- [Task directions] The expected answer is the complete listing, reproduced character for character.

——

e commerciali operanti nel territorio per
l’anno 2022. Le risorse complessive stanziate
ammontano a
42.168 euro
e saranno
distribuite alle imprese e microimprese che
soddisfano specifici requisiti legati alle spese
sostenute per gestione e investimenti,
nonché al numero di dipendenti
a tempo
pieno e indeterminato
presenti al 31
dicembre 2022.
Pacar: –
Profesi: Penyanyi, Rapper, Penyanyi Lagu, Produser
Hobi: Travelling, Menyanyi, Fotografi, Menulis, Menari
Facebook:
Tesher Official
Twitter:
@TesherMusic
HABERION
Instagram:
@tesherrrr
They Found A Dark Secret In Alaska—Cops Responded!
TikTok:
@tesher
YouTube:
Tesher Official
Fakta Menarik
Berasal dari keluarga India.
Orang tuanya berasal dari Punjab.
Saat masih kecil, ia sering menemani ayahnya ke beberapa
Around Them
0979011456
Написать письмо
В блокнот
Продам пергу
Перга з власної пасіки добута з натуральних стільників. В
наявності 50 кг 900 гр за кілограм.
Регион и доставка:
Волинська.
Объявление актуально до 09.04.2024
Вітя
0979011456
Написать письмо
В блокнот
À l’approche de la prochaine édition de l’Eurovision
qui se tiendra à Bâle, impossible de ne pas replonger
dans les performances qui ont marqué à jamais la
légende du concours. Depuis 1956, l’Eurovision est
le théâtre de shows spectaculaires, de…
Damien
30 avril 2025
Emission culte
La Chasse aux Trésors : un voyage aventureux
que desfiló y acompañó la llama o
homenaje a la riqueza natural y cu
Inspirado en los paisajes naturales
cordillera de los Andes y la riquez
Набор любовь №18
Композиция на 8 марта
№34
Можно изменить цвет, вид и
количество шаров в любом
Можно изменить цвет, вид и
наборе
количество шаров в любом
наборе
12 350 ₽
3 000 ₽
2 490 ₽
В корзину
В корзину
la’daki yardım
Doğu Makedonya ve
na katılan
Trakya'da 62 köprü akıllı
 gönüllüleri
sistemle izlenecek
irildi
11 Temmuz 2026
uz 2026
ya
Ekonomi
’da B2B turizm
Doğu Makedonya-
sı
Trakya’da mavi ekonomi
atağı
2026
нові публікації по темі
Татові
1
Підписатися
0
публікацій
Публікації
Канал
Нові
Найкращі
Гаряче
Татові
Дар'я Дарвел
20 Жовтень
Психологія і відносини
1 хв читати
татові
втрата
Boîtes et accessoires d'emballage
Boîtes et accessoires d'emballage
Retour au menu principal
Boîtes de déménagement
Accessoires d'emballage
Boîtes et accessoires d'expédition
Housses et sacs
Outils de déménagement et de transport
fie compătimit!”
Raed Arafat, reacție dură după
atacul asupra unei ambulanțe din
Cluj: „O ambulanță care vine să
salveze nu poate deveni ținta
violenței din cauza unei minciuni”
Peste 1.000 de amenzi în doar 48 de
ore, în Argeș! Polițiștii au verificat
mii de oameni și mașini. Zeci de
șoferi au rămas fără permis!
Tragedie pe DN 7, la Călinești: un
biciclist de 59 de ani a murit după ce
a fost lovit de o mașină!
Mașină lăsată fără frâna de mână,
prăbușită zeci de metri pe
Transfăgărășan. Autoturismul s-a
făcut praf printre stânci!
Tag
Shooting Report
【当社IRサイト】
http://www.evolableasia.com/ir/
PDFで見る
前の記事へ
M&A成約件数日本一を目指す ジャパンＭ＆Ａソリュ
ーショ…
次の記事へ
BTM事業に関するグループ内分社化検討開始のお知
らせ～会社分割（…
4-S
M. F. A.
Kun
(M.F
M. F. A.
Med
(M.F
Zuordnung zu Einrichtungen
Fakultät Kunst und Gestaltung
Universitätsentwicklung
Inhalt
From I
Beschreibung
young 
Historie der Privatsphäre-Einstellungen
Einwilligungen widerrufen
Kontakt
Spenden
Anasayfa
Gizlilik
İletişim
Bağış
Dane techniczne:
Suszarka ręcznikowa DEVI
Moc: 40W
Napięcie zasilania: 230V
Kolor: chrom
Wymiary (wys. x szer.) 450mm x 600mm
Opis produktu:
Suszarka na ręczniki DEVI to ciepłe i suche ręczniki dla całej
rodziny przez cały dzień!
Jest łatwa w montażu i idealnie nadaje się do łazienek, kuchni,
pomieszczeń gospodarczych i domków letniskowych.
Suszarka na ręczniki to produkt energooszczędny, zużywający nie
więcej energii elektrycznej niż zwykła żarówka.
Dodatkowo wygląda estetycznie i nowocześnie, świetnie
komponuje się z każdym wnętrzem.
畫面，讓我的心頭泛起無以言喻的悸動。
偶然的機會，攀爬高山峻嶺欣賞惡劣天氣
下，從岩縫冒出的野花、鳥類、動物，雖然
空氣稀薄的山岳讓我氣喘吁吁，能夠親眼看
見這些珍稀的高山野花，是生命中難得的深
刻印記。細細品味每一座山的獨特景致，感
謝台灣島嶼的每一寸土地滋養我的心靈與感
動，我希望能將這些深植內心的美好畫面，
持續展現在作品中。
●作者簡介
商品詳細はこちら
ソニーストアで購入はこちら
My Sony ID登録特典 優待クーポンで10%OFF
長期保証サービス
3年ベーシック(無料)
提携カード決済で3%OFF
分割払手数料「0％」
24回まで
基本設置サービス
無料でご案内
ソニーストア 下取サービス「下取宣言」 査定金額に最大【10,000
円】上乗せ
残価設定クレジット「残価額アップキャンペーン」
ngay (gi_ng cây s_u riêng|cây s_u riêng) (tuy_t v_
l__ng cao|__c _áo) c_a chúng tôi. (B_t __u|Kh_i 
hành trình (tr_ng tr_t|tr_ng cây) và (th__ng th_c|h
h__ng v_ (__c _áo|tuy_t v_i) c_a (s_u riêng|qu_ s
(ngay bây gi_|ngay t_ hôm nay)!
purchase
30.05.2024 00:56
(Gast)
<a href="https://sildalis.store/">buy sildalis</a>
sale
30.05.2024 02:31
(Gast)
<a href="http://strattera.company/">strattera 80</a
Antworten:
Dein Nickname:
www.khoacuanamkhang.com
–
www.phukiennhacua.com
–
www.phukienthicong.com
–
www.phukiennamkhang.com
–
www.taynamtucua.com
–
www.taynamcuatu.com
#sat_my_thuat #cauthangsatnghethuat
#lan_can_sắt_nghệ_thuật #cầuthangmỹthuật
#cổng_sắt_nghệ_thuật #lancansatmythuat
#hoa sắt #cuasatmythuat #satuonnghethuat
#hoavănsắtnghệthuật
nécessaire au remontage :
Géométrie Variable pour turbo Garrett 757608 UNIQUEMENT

——

- [Answer box]
e commerciali operanti nel territorio per
l’anno 2022. Le risorse complessive stanziate
ammontano a
42.168 euro
e saranno
distribuite alle imprese e microimprese che
soddisfano specifici requisiti legati alle spese
sostenute per gestione e investimenti,
nonché al numero di dipendenti
a tempo
pieno e indeterminato
presenti al 31
dicembre 2022.
Pacar: –
Profesi: Penyanyi, Rapper, Penyanyi Lagu, Produser
Hobi: Travelling, Menyanyi, Fotografi, Menulis, Menari
Facebook:
Tesher Official
Twitter:
@TesherMusic
HABERION
Instagram:
@tesherrrr
They Found A Dark Secret In Alaska—Cops Responded!
TikTok:
@tesher
YouTube:
Tesher Official
Fakta Menarik
Berasal dari keluarga India.
Orang tuanya berasal dari Punjab.
Saat masih kecil, ia sering menemani ayahnya ke beberapa
Around Them
0979011456
Написать письмо
В блокнот
Продам пергу
Перга з власної пасіки добута з натуральних стільників. В
наявності 50 кг 900 гр за кілограм.
Регион и доставка:
Волинська.
Объявление актуально до 09.04.2024
Вітя
0979011456
Написать письмо
В блокнот
À l’approche de la prochaine édition de l’Eurovision
qui se tiendra à Bâle, impossible de ne pas replonger
dans les performances qui ont marqué à jamais la
légende du concours. Depuis 1956, l’Eurovision est
le théâtre de shows spectaculaires, de…
Damien
30 avril 2025
Emission culte
La Chasse aux Trésors : un voyage aventureux
que desfiló y acompañó la llama o
homenaje a la riqueza natural y cu
Inspirado en los paisajes naturales
cordillera de los Andes y la riquez
Набор любовь №18
Композиция на 8 марта
№34
Можно изменить цвет, вид и
количество шаров в любом
Можно изменить цвет, вид и
наборе
количество шаров в любом
наборе
12 350 ₽
3 000 ₽
2 490 ₽
В корзину
В корзину
la’daki yardım
Doğu Makedonya ve
na katılan
Trakya'da 62 köprü akıllı
 gönüllüleri
sistemle izlenecek
irildi
11 Temmuz 2026
uz 2026
ya
Ekonomi
’da B2B turizm
Doğu Makedonya-
sı
Trakya’da mavi ekonomi
atağı
2026
нові публікації по темі
Татові
1
Підписатися
0
публікацій
Публікації
Канал
Нові
Найкращі
Гаряче
Татові
Дар'я Дарвел
20 Жовтень
Психологія і відносини
1 хв читати
татові
втрата
Boîtes et accessoires d'emballage
Boîtes et accessoires d'emballage
Retour au menu principal
Boîtes de déménagement
Accessoires d'emballage
Boîtes et accessoires d'expédition
Housses et sacs
Outils de déménagement et de transport
fie compătimit!”
Raed Arafat, reacție dură după
atacul asupra unei ambulanțe din
Cluj: „O ambulanță care vine să
salveze nu poate deveni ținta
violenței din cauza unei minciuni”
Peste 1.000 de amenzi în doar 48 de
ore, în Argeș! Polițiștii au verificat
mii de oameni și mașini. Zeci de
șoferi au rămas fără permis!
Tragedie pe DN 7, la Călinești: un
biciclist de 59 de ani a murit după ce
a fost lovit de o mașină!
Mașină lăsată fără frâna de mână,
prăbușită zeci de metri pe
Transfăgărășan. Autoturismul s-a
făcut praf printre stânci!
Tag
Shooting Report
【当社IRサイト】
http://www.evolableasia.com/ir/
PDFで見る
前の記事へ
M&A成約件数日本一を目指す ジャパンＭ＆Ａソリュ
ーショ…
次の記事へ
BTM事業に関するグループ内分社化検討開始のお知
らせ～会社分割（…
4-S
M. F. A.
Kun
(M.F
M. F. A.
Med
(M.F
Zuordnung zu Einrichtungen
Fakultät Kunst und Gestaltung
Universitätsentwicklung
Inhalt
From I
Beschreibung
young 
Historie der Privatsphäre-Einstellungen
Einwilligungen widerrufen
Kontakt
Spenden
Anasayfa
Gizlilik
İletişim
Bağış
Dane techniczne:
Suszarka ręcznikowa DEVI
Moc: 40W
Napięcie zasilania: 230V
Kolor: chrom
Wymiary (wys. x szer.) 450mm x 600mm
Opis produktu:
Suszarka na ręczniki DEVI to ciepłe i suche ręczniki dla całej
rodziny przez cały dzień!
Jest łatwa w montażu i idealnie nadaje się do łazienek, kuchni,
pomieszczeń gospodarczych i domków letniskowych.
Suszarka na ręczniki to produkt energooszczędny, zużywający nie
więcej energii elektrycznej niż zwykła żarówka.
Dodatkowo wygląda estetycznie i nowocześnie, świetnie
komponuje się z każdym wnętrzem.
畫面，讓我的心頭泛起無以言喻的悸動。
偶然的機會，攀爬高山峻嶺欣賞惡劣天氣
下，從岩縫冒出的野花、鳥類、動物，雖然
空氣稀薄的山岳讓我氣喘吁吁，能夠親眼看
見這些珍稀的高山野花，是生命中難得的深
刻印記。細細品味每一座山的獨特景致，感
謝台灣島嶼的每一寸土地滋養我的心靈與感
動，我希望能將這些深植內心的美好畫面，
持續展現在作品中。
●作者簡介
商品詳細はこちら
ソニーストアで購入はこちら
My Sony ID登録特典 優待クーポンで10%OFF
長期保証サービス
3年ベーシック(無料)
提携カード決済で3%OFF
分割払手数料「0％」
24回まで
基本設置サービス
無料でご案内
ソニーストア 下取サービス「下取宣言」 査定金額に最大【10,000
円】上乗せ
残価設定クレジット「残価額アップキャンペーン」
ngay (gi_ng cây s_u riêng|cây s_u riêng) (tuy_t v_
l__ng cao|__c _áo) c_a chúng tôi. (B_t __u|Kh_i 
hành trình (tr_ng tr_t|tr_ng cây) và (th__ng th_c|h
h__ng v_ (__c _áo|tuy_t v_i) c_a (s_u riêng|qu_ s
(ngay bây gi_|ngay t_ hôm nay)!
purchase
30.05.2024 00:56
(Gast)
<a href="https://sildalis.store/">buy sildalis</a>
sale
30.05.2024 02:31
(Gast)
<a href="http://strattera.company/">strattera 80</a
Antworten:
Dein Nickname:
www.khoacuanamkhang.com
–
www.phukiennhacua.com
–
www.phukienthicong.com
–
www.phukiennamkhang.com
–
www.taynamtucua.com
–
www.taynamcuatu.com
#sat_my_thuat #cauthangsatnghethuat
#lan_can_sắt_nghệ_thuật #cầuthangmỹthuật
#cổng_sắt_nghệ_thuật #lancansatmythuat
#hoa sắt #cuasatmythuat #satuonnghethuat
#hoavănsắtnghệthuật
nécessaire au remontage :
Géométrie Variable pour turbo Garrett 757608 UNIQUEMENT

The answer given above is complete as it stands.